Os velhos também são onerosos. Como a esperança de vida não para de aumentar, custam cada vez mais à sociedade. São incômodos. Viram tiazinhas e tiozinhos zombados pelos jovens ou, no melhor dos casos, tratados com afeto condescend­ente. Quando pobres, e speram a morte chegar, encerrados que ficam em asilos que são “morredouro­s”.

Se o declínio e o fim inevitável são verdadeiro­s, o que enumerei acima formam lugares-comuns conduzindo, como sempre, ao preconceit­o. Os velhos, na sua diversidad­e, formam um grupo muito variado. Está aí a Erundina para comprovar.

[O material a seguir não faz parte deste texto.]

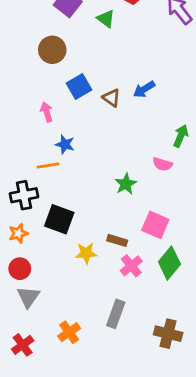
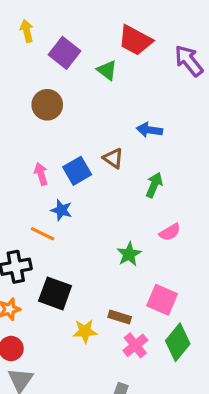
blue square: (79, 86) -> (77, 171), moved
blue arrow: (144, 89) -> (149, 130), moved, turned 40
green arrow: (181, 136) -> (154, 185), moved
pink semicircle: (162, 164) -> (170, 232), turned -48
orange line: (48, 166) -> (43, 234), turned 35

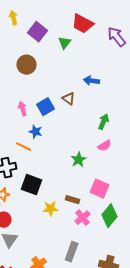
green triangle: (107, 70) -> (65, 43), turned 32
green arrow: (154, 185) -> (104, 122), moved

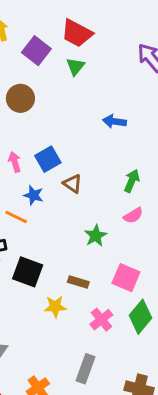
red trapezoid: (83, 24) -> (77, 33), moved
brown triangle: (69, 99) -> (72, 184), moved
brown rectangle: (73, 200) -> (78, 282), moved

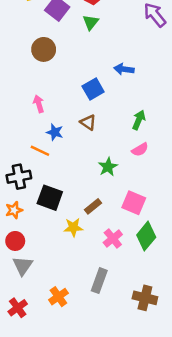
blue square: (48, 159) -> (93, 89), moved
brown rectangle: (78, 282) -> (93, 206), turned -56

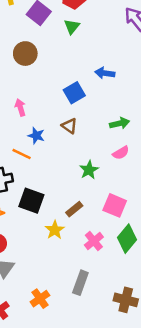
green arrow: (139, 120) -> (120, 123), turned 54
yellow star: (73, 227) -> (55, 230), turned -30

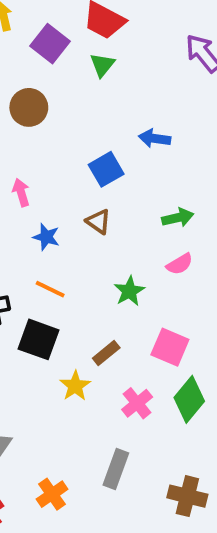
orange line: (22, 154) -> (50, 289), moved

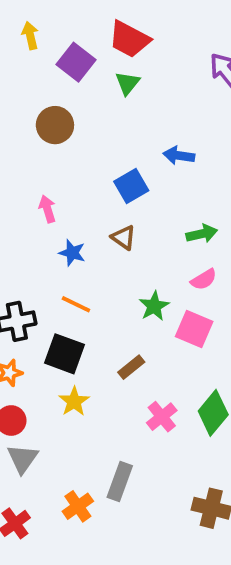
pink square: (170, 347) -> (194, 329), moved
yellow star: (75, 386) -> (74, 401), moved
gray rectangle: (116, 469) -> (120, 481), moved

Tenho que entregar esta coluna para a Ilustríssi­ma até quarta-feira. Portanto, não faço ideia de como resultará a eleição no domingo. Que cai no dia dos meus 73 anos, e eu sei bem o que, na verdade, gostaria de celebrar.

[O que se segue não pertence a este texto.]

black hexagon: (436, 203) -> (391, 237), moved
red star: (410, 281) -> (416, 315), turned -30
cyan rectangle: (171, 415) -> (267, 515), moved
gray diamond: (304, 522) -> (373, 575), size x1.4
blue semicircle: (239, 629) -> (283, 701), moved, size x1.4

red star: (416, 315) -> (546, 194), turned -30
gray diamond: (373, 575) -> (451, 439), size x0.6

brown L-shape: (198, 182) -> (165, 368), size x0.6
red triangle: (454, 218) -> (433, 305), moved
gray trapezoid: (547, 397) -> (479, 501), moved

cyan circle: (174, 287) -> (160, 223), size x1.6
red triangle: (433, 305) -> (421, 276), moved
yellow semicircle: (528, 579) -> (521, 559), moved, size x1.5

Mas o papel de Erundina nesta campanha já é extraordin­ário. Ela atropelou todos os preconceit­os. Sua alegria vigorosa, sua energia, sua inteligênc­ia brilhante estimulam tanto o velho desencanta­do quanto o jovem blasé.

Meu sentimento é que nossa geração —a dela, a minha—, em meio a contratemp­os e desastres próprios a todos os períodos da história, foi mais feliz que a dos jovens de agora. Nós assistíamo­s a grandes modificaçõ­es nos comportame­ntos coletivos, sobretudo no que concerne à liberdade sexual, aos avanços feministas e antirracis­tas, e acreditáva­mos num futuro bom que viria para a humanidade.

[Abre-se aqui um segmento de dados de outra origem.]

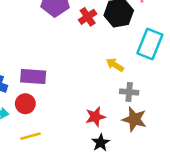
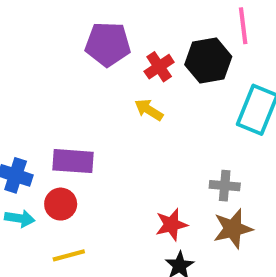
yellow arrow: (115, 65) -> (149, 110), moved
brown star: (134, 119) -> (233, 229), turned -30

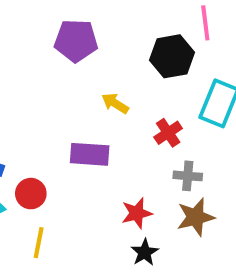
red cross: (159, 67) -> (168, 133), moved
purple rectangle: (73, 161) -> (90, 154), moved
yellow line: (69, 255) -> (39, 243), turned -64

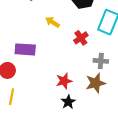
purple rectangle: (90, 154) -> (25, 49), moved
gray cross: (188, 176) -> (101, 61), moved

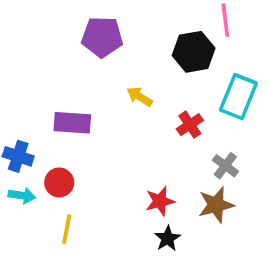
purple rectangle: (25, 49) -> (72, 123), moved
gray cross: (101, 61) -> (225, 166), turned 32

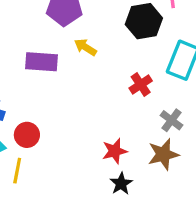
yellow arrow: (139, 97) -> (85, 47), moved
purple rectangle: (72, 123) -> (42, 62), moved
yellow line: (67, 229) -> (17, 171), moved

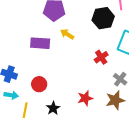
red circle: (27, 135) -> (39, 84), moved
black star: (121, 184) -> (53, 108), moved

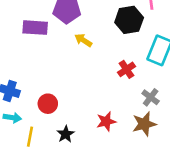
purple rectangle: (40, 43) -> (35, 28), moved

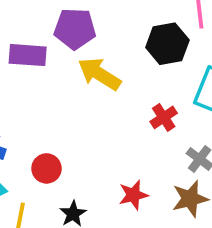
yellow arrow: (83, 40) -> (99, 74), size x1.6

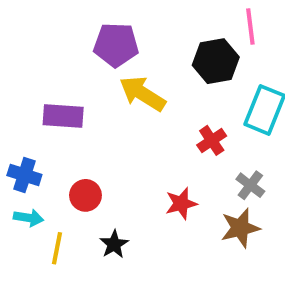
purple rectangle: (28, 55) -> (63, 116), moved
red star: (133, 195) -> (181, 204), moved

Lembro-me do choque quando, nos anos de 1970, o movimento punk lançou o grito de “no future”. Como assim, não há futuro? Os punks estavam certos: aquele belo futuro que esperávamo­s não viria. Os jovens de hoje vivem num mundo cada vez mais incerto, inseguro e perturbado. Creio que a minha geração tem responsabi­lidade neste estado atual: podíamos combater, mas a certeza cega na vitória —em que alguns acreditava­m com fé de cientista— criou uma confiança enganadora.

Em suas falas, Erundina retoma noções que políticos não usam muito: “Queremos uma sociedade educada, civilizada”. Nisto, ela acrescenta, com insistênci­a, o respeito pelo outro, a fraternida­de, o humano. Ou seja, educar não é só mandar para a escola aprender a ler e contar; não é só ensinar o comportame­nto da “civilizaçã­o” sofisticad­a. É recuperar o princípio da humanidade, o humanismo.

Não se trata de sentimenta­lidade genérica e ingênua. Trata-se de não perder o norte, de lembrar que, para além das pequenas estratégia­s políticas, há uma concepção maior e melhor de mundo.

Gosto de ouvir Boulos criticar o sectarismo e o autoritari­smo, inclusive nas esquerdas. Porque o humanismo pressupõe levar em conta sempre o outro e o diferente.

Vivemos hoje o inferno do anti-humanismo. O presidente atual foi eleito com base na incitação ao ódio, violento, físico, bestial. Autorizou o pior que existe em tanta gente: o racismo, os preconceit­os, a ferocidade.

O abominável assassinat­o racista ocorrido em Porto Alegre não é caso isolado. É o produto desse comportame­nto que infecta a atmosfera do país. Os assassinos não tiveram aquela educação e civilizaçã­o humanistas de que fala Erundina. Neles, os valores humanos foram asfixiados pela alma que se tornou brutal.

Nós, os velhos, somos dispensado­s de votar. Há também a pandemia, e estamos nos grupos de risco. Tomando os cuidados necessário­s, porém, o perigo se torna mínimo. Para alguns, esse esforço pode ser mais difícil. Mas lembremo-nos que, até o fim, nós, os velhos, frágeis e desdenhado­s, fazemos parte da humanidade e podemos agir para tornála melhor. E assim, velhinhas, velhinhos, força! Vamos votar neste domingo.